ConocoPhillips is the largest oil and gas producer on the North Slope of Alaska and the largest owner of undeveloped leases with some 1.7 million net acres. Of that, approximately 1.2 million acres are in the National Petroleum Reserve-Alaska.

The Houston company holds 36.1% of BP-operated Prudhoe Bay field, the largest in the United States. It includes satellite fields and the Greater Point McIntyre area fields. That area has more than 1,000 wells, and it still isn’t drilled up. The field reached peak production at more than 1 million b/d of oil in 1988 and dropped to 383,000 b/d of oil in 2005.

The impact of Arctic production showed clearly last year when corroding pipelines forced BP to take 200,000 b/d of production offline. The resulting rush to replace that lost production increased oil prices around the world.

BP also operates Northstar, the northernmost production on the North Slope in the Beaufort Sea.

ConocoPhillips operates the Greater Kuparuk area with a 55.3% interest. It’s the second largest producing onshore oil field in the United States with its four satellite fields. The field produced its 2 billionth bbl of oil in July 2005 and averaged 65,000 b/d for the year.

ConocoPhillips also operates Alpine field some 40 miles (64 km) west of Kuparuk. It’s the largest onshore field discovered in North America in the past 10 years. It averaged 76,000 b/d in 2005 with production anticipated to increase further.

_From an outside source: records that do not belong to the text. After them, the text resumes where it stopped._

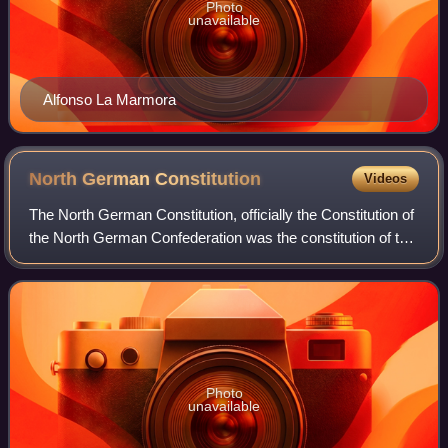
Photo
unavailable
Alfonso La Marmora
North German
Constitution
Videos
The North German Constitution, officially the Constitution of
the North German Confederation was the constitution of the
North German Confederation, which existed as a state from
1 July 1867 to 31 Dec
Photo
unavailable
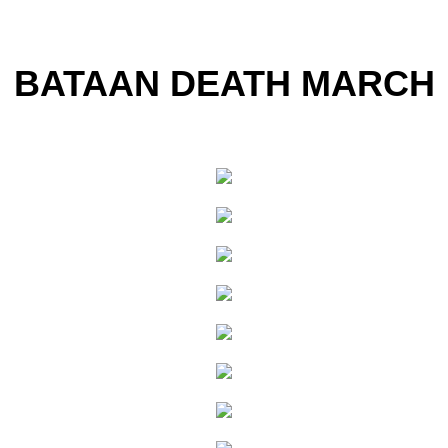
BATAAN DEATH MARCH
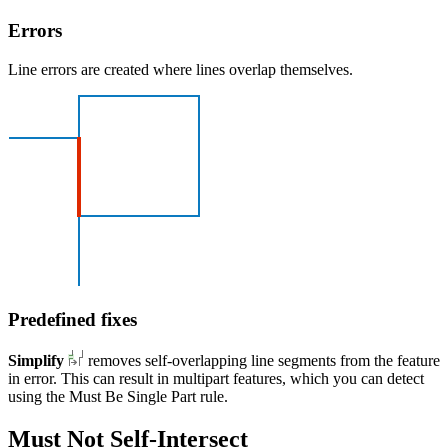
Errors
Line errors are created where lines overlap themselves.
Predefined fixes
Simplify
removes self-overlapping line segments from the feature
in error. This can result in multipart features, which you can detect
using the Must Be Single Part rule.
Must Not Self-Intersect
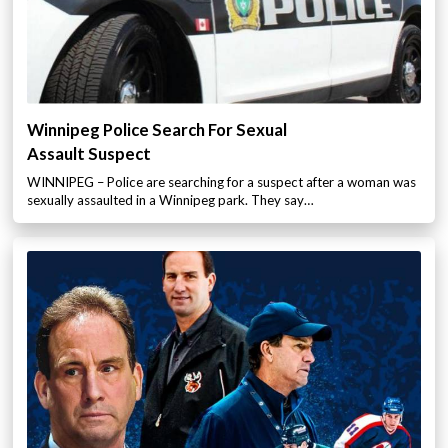
Winnipeg Police Search For Sexual
Assault Suspect
WINNIPEG – Police are searching for a suspect after a woman was
sexually assaulted in a Winnipeg park. They say…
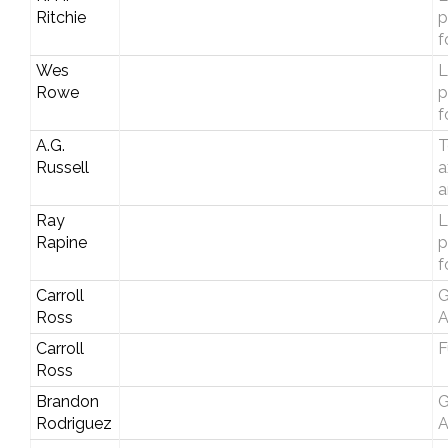
Ritchie
p
f
Wes
L
Rowe
p
f
A.G.
T
Russell
a
a
Ray
L
Rapine
p
f
Carroll
G
Ross
A
Carroll
F
Ross
Brandon
G
Rodriguez
A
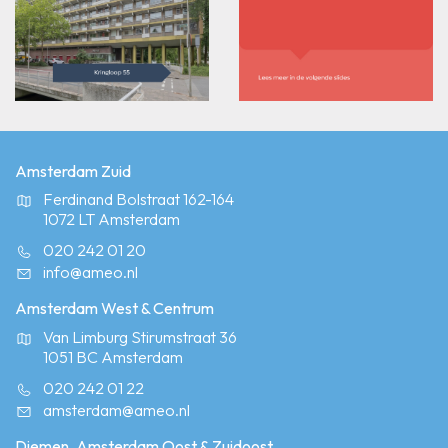
Amsterdam Zuid
Ferdinand Bolstraat 162-164
1072 LT Amsterdam
020 242 01 20
info@ameo.nl
Amsterdam West & Centrum
Van Limburg Stirumstraat 36
1051 BC Amsterdam
020 242 01 22
amsterdam@ameo.nl
Diemen, Amsterdam Oost & Zuidoost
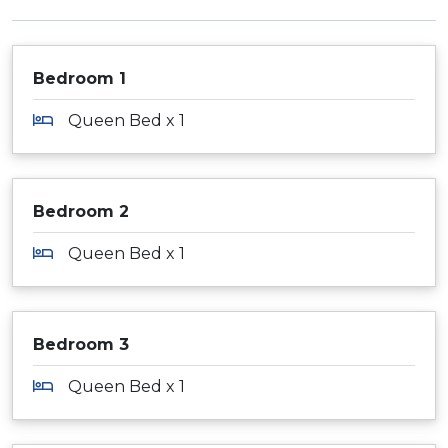
Bedroom 1
Queen Bed x 1
Bedroom 2
Queen Bed x 1
Bedroom 3
Queen Bed x 1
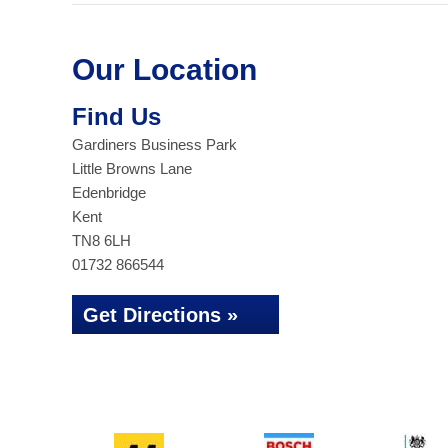
Our Location
Find Us
Gardiners Business Park
Little Browns Lane
Edenbridge
Kent
TN8 6LH
01732 866544
Get Directions »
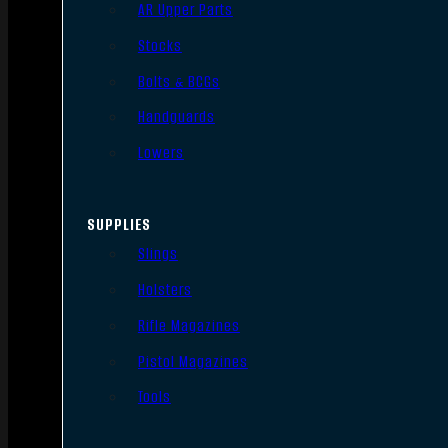
AR Upper Parts
Stocks
Bolts & BCGs
Handguards
Lowers
SUPPLIES
Slings
Holsters
Rifle Magazines
Pistol Magazines
Tools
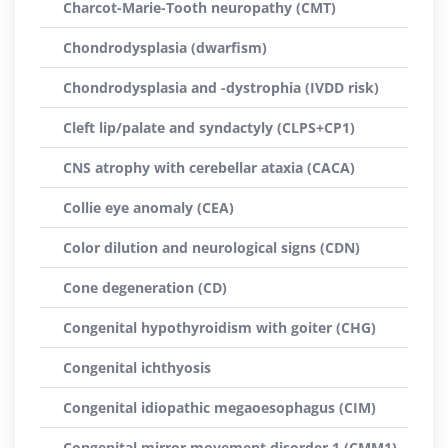
Charcot-Marie-Tooth neuropathy (CMT)
Chondrodysplasia (dwarfism)
Chondrodysplasia and -dystrophia (IVDD risk)
Cleft lip/palate and syndactyly (CLPS+CP1)
CNS atrophy with cerebellar ataxia (CACA)
Collie eye anomaly (CEA)
Color dilution and neurological signs (CDN)
Cone degeneration (CD)
Congenital hypothyroidism with goiter (CHG)
Congenital ichthyosis
Congenital idiopathic megaoesophagus (CIM)
Congenital mirror movement disorder 1 (CMM1)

From the tightly packed area surrounding Prudhoe Bay, exploration in Alaska is rapidly moving to the west as far as Barrow, and the US Minerals Management Service has held hearings about rejuvenating exploration in the Chukchi Sea between the United States and Russia.

The areas between countries are highly contested, not only because of oil and gas potential, but also for fishing and mineral rights and transportation rights.